For Block Trucks Multiplayer Racing, the impact was immediate:

  • Just-In-Time, Usage-Based Pricing: Edgegap only charges for game server containers that are actually running. As Greg noted, this "optimised our server spending" in a direct and meaningful way, with no idle capacity and no wasted budget. For a game in alpha where traffic is unpredictable, this model made dedicated servers financially viable from day one.

  • Automated Scaling, Zero Configuration Overhead: Rather than managing fleet configurations or scaling logic, Greg could rely on Edgegap's platform to handle everything automatically. As he put it, "Edgegap completely abstracts the game server scaling away from the developer, making our lives easier." Servers spin up when players join and wind down when they leave, with no complex infrastructure decisions required on the developer's side.

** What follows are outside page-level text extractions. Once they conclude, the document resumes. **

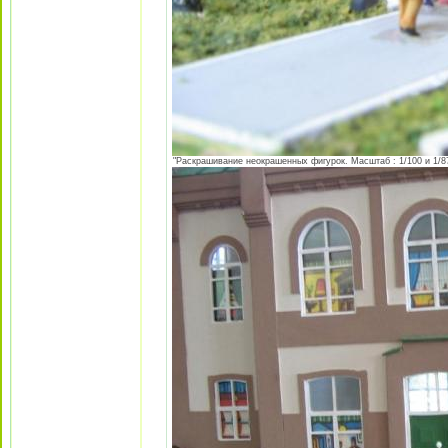
"Раскрашивание неокрашенных фигурок. Масштаб : 1/100 и 1/87 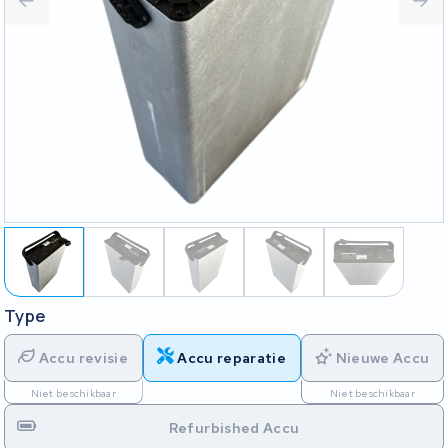
Type
Accu revisie
Accu reparatie
Nieuwe Accu
Niet beschikbaar
Niet beschikbaar
Refurbished Accu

  • A Platform That Treats Indies as Equals: One of the qualities Greg highlighted most was how Edgegap approaches its indie developers. "They treat small indie developers with the same care and focus as even larger developers," he noted. Whether through direct Discord support or responsive turnaround times, the team at Edgegap ensured Greg had everything he needed to move forward with confidence.

Matchmaking

Matchmaking, while separate from game server hosting, is central to players' experience and critical to keeping development time focused on the game itself.

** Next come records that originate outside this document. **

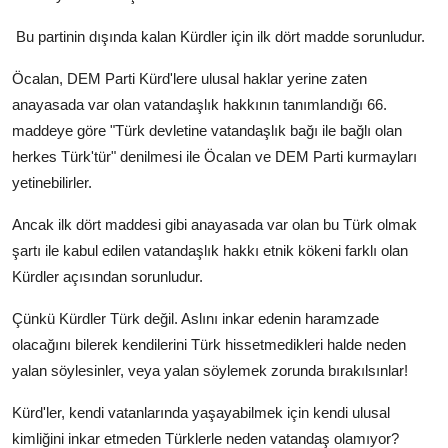
Bu partinin dışında kalan Kürdler için ilk dört madde sorunludur.
Öcalan, DEM Parti Kürd'lere ulusal haklar yerine zaten
anayasada var olan vatandaşlık hakkının tanımlandığı 66.
maddeye göre "Türk devletine vatandaşlık bağı ile bağlı olan
herkes Türk'tür" denilmesi ile Öcalan ve DEM Parti kurmayları
yetinebilirler.
Ancak ilk dört maddesi gibi anayasada var olan bu Türk olmak
şartı ile kabul edilen vatandaşlık hakkı etnik kökeni farklı olan
Kürdler açısından sorunludur.
Çünkü Kürdler Türk değil. Aslını inkar edenin haramzade
olacağını bilerek kendilerini Türk hissetmedikleri halde neden
yalan söylesinler, veya yalan söylemek zorunda bırakılsınlar!
Kürd'ler, kendi vatanlarında yaşayabilmek için kendi ulusal
kimliğini inkar etmeden Türklerle neden vatandaş olamıyor?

Edgegap's fully managed implementation of OpenMatch gave Greg a clear path forward where there previously wasn't one. Rather than spending weeks working through complex documentation and server configuration, the platform abstracted away the hard parts entirely. As Greg explains:

"Leveraging Edgegap's implementation of OpenMatch, we were able to get matchmaking setup in a few hours, without having to worry about any major server configuration or scaling."

What had looked like a weeks-long integration effort became an afternoon's work, freeing Greg to direct his attention back to the game.

Conclusion

For the team at Meltdown Interactive Media, the math on multiplayer infrastructure is unforgiving: every hour spent on backend systems is an hour not spent on the game, and every dollar spent on idle servers is a dollar not spent on development. Edgegap solved both equations.

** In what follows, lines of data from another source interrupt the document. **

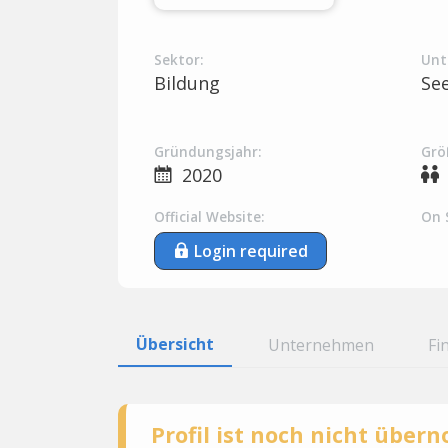
Sektor:
Unt
Bildung
Se
Gründungsjahr:
Grö
2020
Official Website:
On 
Login required
Übersicht
Unternehmen
Fi
Profil ist noch nicht übe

By offering usage-based pricing that only charges for active containers, and by wrapping OpenMatch's complexity inside a managed, developer-friendly system, Edgegap gave Block Trucks Multiplayer Racing the foundation it needed to grow, without demanding the time, expertise, or budget of a full backend team.

As Greg puts it: "I like Edgegap because they treat small indie developers with the same care and focus as even larger developers. I've always been looked after in their Discord and support times and turnaround has always been excellent."

With its infrastructure sorted, Meltdown Interactive Media can focus on what matters most: delivering the competitive, cross-platform racing experience its players are waiting for.